In the records below, find the line that contains "Lo que está prohibido enviar por DHL.", then transcribe it and every later line exactly, stopping at the final line.

====== Dataset records ======

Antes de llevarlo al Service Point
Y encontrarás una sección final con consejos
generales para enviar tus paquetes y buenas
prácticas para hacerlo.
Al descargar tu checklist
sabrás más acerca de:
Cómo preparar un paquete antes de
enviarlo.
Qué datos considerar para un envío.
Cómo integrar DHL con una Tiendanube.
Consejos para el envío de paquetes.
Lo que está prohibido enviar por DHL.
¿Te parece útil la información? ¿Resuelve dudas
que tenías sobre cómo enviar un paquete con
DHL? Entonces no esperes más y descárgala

======

Answer to this task
Lo que está prohibido enviar por DHL.
¿Te parece útil la información? ¿Resuelve dudas
que tenías sobre cómo enviar un paquete con
DHL? Entonces no esperes más y descárgala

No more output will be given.